何も言わずに店を後にした香を心配そうに見ながら、美樹は僚に怒りを露にした。
「冴羽さん!!今の言い方はあんまりよ!!香さんに愛想をつかされてもいいの!?」
 美樹の心配をよそに、僚はへらへらと笑って答えた。
「心配ないって、美樹ちゃん。どうせ飯時になったら帰ってくるさ」
「そんな事言っていいのか?僚。香の様子、普段とは違ってたぞ」
 海坊主の言葉に、僚はゲラゲラと笑い出した。
「何時もと変わんなかったぞ、あいつ。
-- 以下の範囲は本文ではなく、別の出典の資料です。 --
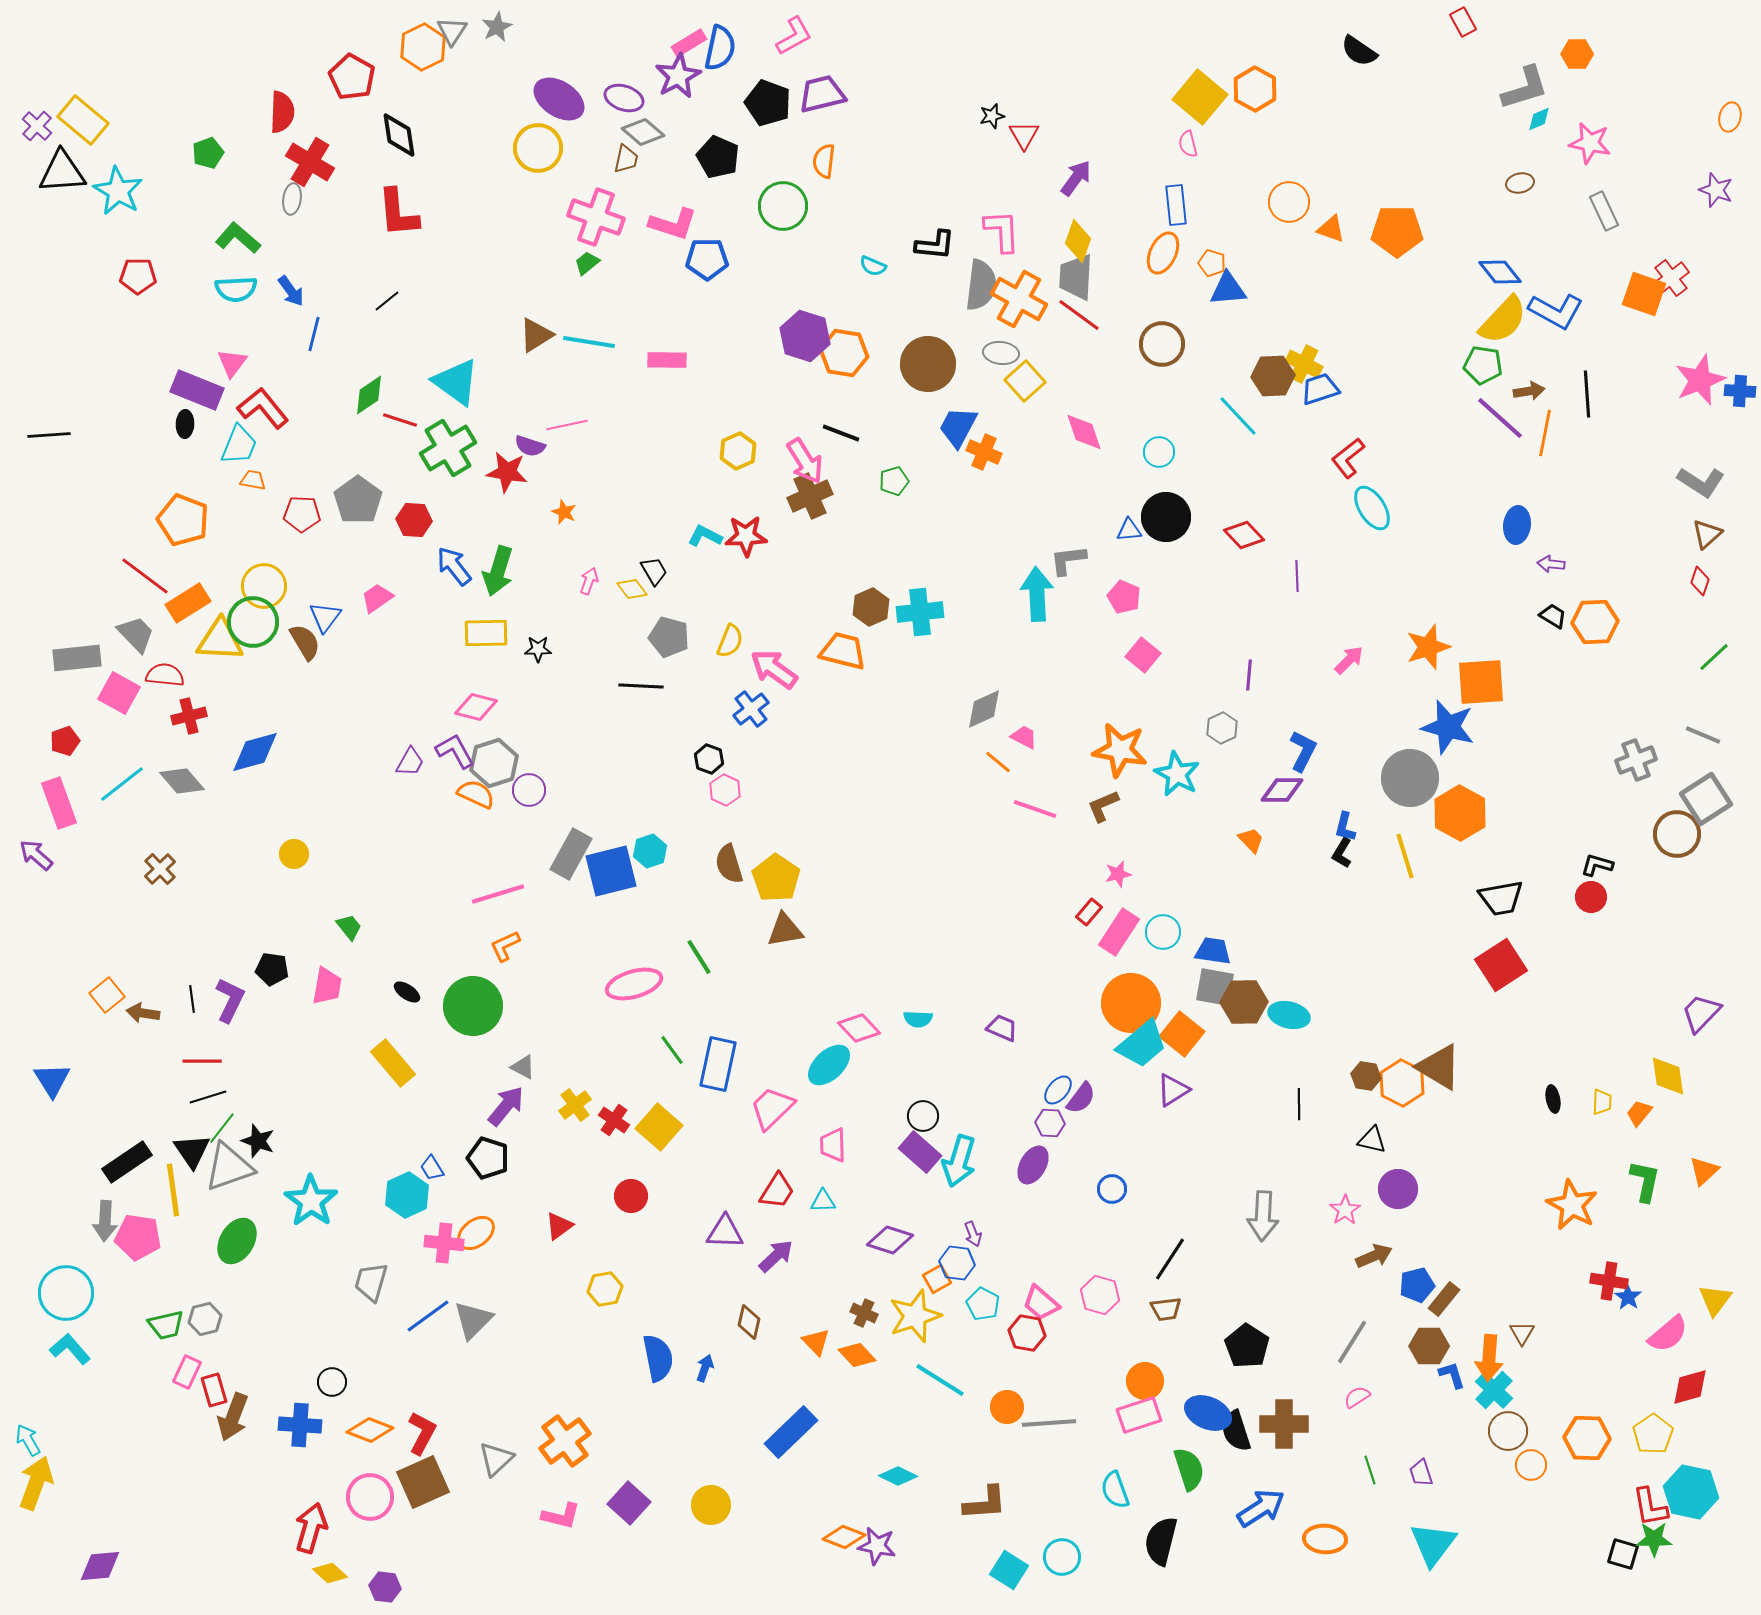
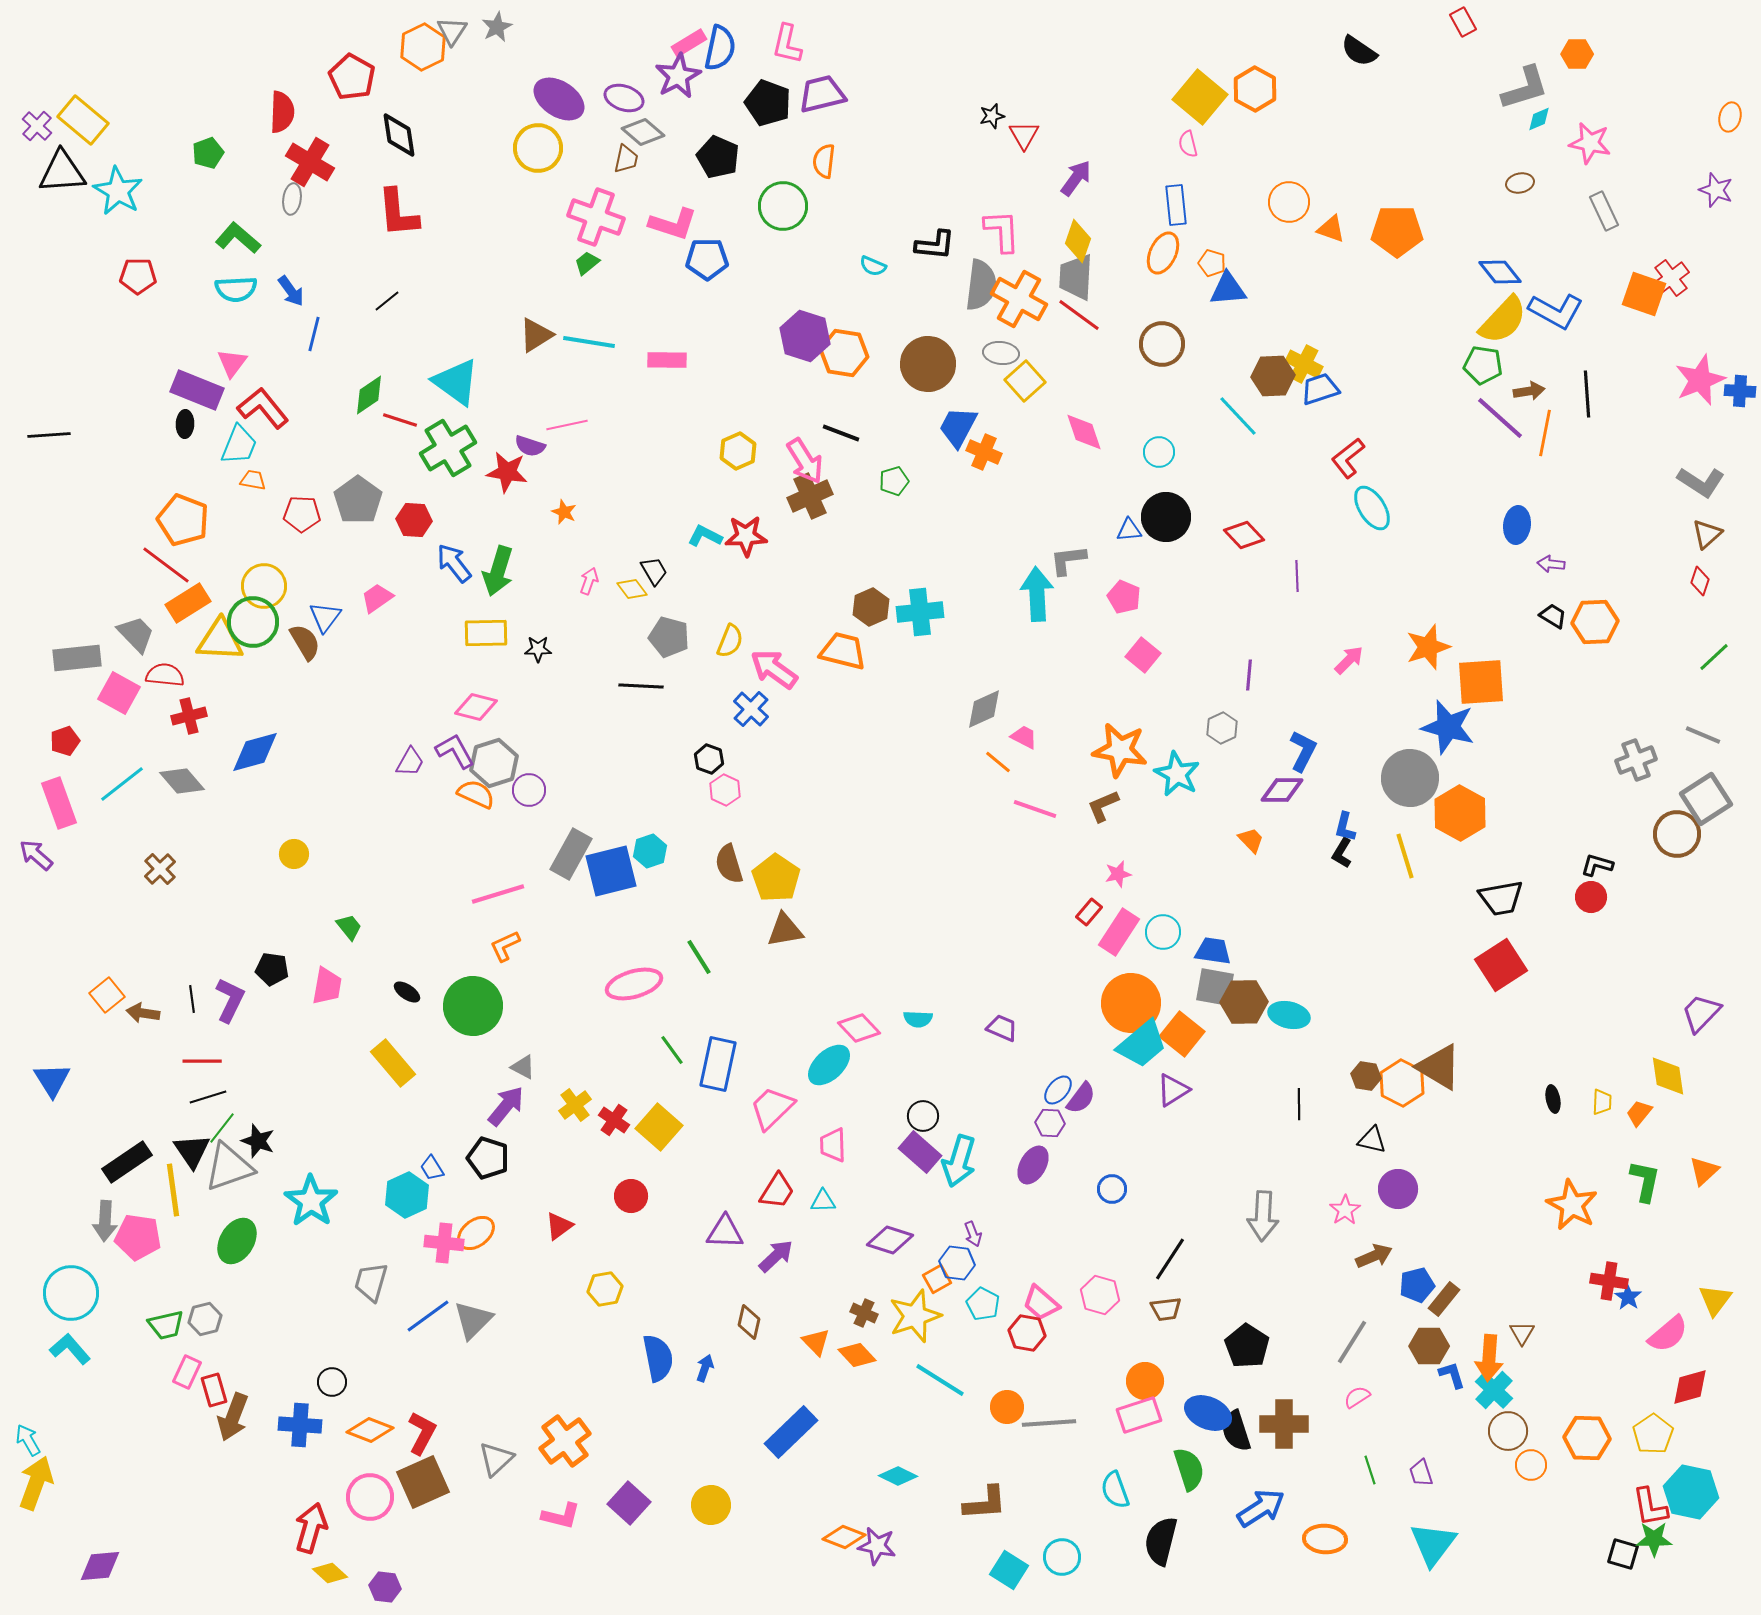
pink L-shape at (794, 36): moved 7 px left, 8 px down; rotated 132 degrees clockwise
blue arrow at (454, 566): moved 3 px up
red line at (145, 576): moved 21 px right, 11 px up
blue cross at (751, 709): rotated 9 degrees counterclockwise
cyan circle at (66, 1293): moved 5 px right
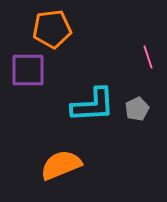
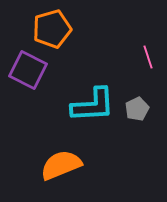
orange pentagon: rotated 9 degrees counterclockwise
purple square: rotated 27 degrees clockwise
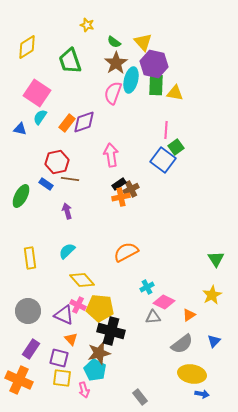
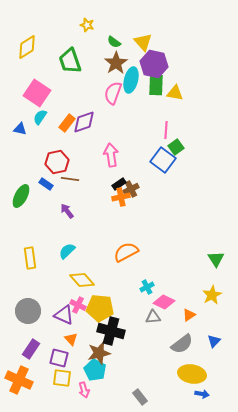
purple arrow at (67, 211): rotated 21 degrees counterclockwise
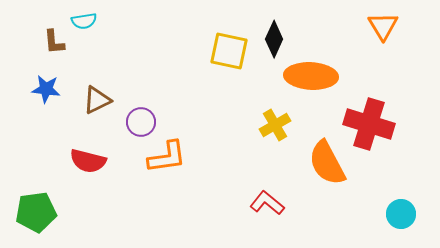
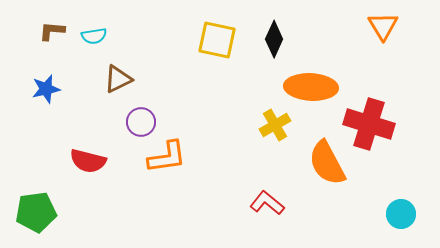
cyan semicircle: moved 10 px right, 15 px down
brown L-shape: moved 2 px left, 11 px up; rotated 100 degrees clockwise
yellow square: moved 12 px left, 11 px up
orange ellipse: moved 11 px down
blue star: rotated 20 degrees counterclockwise
brown triangle: moved 21 px right, 21 px up
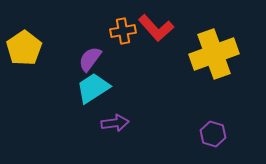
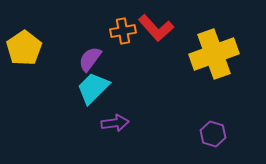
cyan trapezoid: rotated 12 degrees counterclockwise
・・・さて、ナンパの続きでもしてこよ〜っと」
「・・・幸せなやつめ・・・後で泣きついてもしらんぞ」
そう言って店を後にする僚の背中に、海坊主が嫌みったらしくポツリと呟いた。
 

「なぁ・・・香の居場所知らないか?」
 飯時になっても帰って来ない香を心配して、僚は唯一香が身を寄せる場所の主に向かって訪ねた。
「・・・・」
「聞いてるのか?和斗」
 僚の言葉に、和斗は目の前に居る男に済まなさそうに謝った。
「悪いね」
 その言葉に、目の前の男が不思議そうな顔をした。
「いえ、あっしは全然構わないんですが・・・先生こそ診察しにくくないです?」
 そう言って、男は和斗の背中にへばりついている僚を指差して聞いた。
「誰なんです?その・・・こなきじじいもどきの男は・・・」
 うんざりした顔で、和斗が答える。
「妹の性質の悪い男」
「性質が悪いとは何だ!!性質が悪いとは!?」
「んじゃ、寄生してるゴキブリ」
 容赦のない和斗の言葉に、聞いた男の方が顔を引きつらせた。
 一体どれだけの事をしたら、こうも酷い言われようをされるのだろうか。
「お前、まさか隠してるなんて事はないよな!」
 僚の言葉に、和斗はため息をついて答えた。
「今日は一度も家には帰ってないんだ。香が居るかどうかなんて知りようがないだろうが」
「い〜や、わからんな。お前には、前科がある。過去に何度その手で騙された事か」
 僚の言葉に、和斗がボソッと呟いた。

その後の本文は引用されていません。